How they go under: Conley gets hurt again or struggles to regain his pre-injury form, Gasol shows signs of decline, and Jackson, who just turned 19, isn't yet ready to pick up the slack. Memphis once again gets almost nothing out of Chandler Parsons, and Anderson struggles to find footing in his first year away from the San Antonio system. The Grizzlies' lack of quality depth at two-guard becomes an issue, with the combination of Brooks, Temple, Ben McLemore and Wayne Selden combining to comprise the weak link in an otherwise-solid starting five.
The pick: Over. Even if Gasol and Conley stay healthy, the Grizzlies probably won't be a playoff team, but the veteran duo is too consistent to win fewer than 33 games, even in the ultra-competitive West.

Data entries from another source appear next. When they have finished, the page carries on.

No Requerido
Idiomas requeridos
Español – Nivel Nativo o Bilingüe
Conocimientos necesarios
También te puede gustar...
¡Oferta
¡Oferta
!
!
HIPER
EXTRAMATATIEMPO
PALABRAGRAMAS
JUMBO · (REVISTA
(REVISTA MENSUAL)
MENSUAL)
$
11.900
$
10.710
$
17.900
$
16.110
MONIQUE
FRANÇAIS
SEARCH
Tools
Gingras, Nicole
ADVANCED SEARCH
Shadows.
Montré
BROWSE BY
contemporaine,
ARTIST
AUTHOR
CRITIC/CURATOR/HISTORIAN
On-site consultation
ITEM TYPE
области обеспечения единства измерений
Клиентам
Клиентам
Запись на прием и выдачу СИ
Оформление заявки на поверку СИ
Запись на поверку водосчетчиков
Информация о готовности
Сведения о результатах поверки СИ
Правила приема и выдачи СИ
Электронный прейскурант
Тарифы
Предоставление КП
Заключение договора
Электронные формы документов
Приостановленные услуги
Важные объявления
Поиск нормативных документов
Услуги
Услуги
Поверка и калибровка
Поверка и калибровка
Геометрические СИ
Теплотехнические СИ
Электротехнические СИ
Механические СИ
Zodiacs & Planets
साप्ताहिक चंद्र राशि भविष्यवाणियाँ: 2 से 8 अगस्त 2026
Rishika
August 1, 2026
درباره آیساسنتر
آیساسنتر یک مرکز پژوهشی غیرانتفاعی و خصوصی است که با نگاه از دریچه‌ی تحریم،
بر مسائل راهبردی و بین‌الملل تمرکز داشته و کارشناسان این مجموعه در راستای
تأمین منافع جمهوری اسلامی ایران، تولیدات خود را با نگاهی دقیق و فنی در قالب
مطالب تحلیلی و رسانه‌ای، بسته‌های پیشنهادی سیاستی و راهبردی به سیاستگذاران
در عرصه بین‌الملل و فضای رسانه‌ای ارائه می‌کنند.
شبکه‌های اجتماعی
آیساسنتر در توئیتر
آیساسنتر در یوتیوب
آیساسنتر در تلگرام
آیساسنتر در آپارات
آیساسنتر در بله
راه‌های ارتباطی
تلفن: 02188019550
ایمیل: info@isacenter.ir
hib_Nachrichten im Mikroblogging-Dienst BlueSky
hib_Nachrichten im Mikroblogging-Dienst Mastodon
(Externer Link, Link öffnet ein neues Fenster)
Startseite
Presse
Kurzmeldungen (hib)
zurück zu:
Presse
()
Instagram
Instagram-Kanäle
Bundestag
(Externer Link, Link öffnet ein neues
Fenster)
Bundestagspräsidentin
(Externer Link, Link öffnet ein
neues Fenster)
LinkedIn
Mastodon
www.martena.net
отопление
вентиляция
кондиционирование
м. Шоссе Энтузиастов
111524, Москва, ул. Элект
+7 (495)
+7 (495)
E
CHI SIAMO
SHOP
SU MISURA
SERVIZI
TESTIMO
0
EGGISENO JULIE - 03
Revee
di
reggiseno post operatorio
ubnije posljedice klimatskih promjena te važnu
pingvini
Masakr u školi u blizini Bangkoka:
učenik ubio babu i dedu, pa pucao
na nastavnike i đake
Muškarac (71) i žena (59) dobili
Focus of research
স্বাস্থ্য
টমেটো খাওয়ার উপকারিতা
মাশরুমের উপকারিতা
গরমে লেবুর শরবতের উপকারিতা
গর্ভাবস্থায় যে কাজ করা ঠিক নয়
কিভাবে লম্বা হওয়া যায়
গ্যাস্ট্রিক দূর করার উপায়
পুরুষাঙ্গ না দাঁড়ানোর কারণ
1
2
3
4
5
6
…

Bonus Quick HitsMiami Heat: 41.5 wins
The pick: Stay away. Just don't bet it. Or, better yet, put twice as much on that Hawks' under. This Heat team feels like it was carefully constructed to win exactly 41.5 games – no more, no less. A Jimmy Butler trade could certainly change things, but that would likely require giving up a few key pieces in return. Butler is a better player than anyone on the current roster, but if he's your best player by a large margin, that may not be a net positive.
Phoenix Suns: 27.5 wins
The pick: Under. The Suns are going to be a lot more fun this season, but it's not going to translate to a seven more wins. Comb through the schedule and try to pick out 10 games – let alone 28 games – that you feel really good about the Suns' chances to win. The additions of Deandre Ayton and Trevor Ariza should help, but Phoenix's overall depth is still a mess – especially at the point guard position, where they currently don't have an NBA-caliber starter. Put it this way: It's almost never a good omen when your GM gets fired a week before the season starts.
Philadelphia 76ers: 54.5 wins
The pick: Before ending the regular season on a 16-game hot streak, the Sixers were on pace for 44 wins. Of course, there's a strong case to be made that a 44-win team doesn't win 16 straight games – Philly finished 52-30 – so the Sixers are probably somewhere in the middle. Joel Embiid and Ben Simmons will both progress, and getting literally any positive contributions out of Markelle Fultz will be a nice bonus, but the Sixers lost some depth this summer and replaced it with… Wilson Chandler?
Winning 55 games is no easy task, especially for a team that struggled to generate late-game offense for much of last season – particularly in the playoffs. Simmons all but confirmed that he didn't work on three-point shooting this summer, and while Fultz's long-term ceiling is still high, he's unlikely to be a major difference-maker, in terms of wins and losses, in what's essentially his second rookie year.
If Embiid and Simmons stay healthy, the Sixers will be right there with Boston, Toronto and Milwaukee at the top of the East. They're a very good team, but not a great team (yet). Take the under.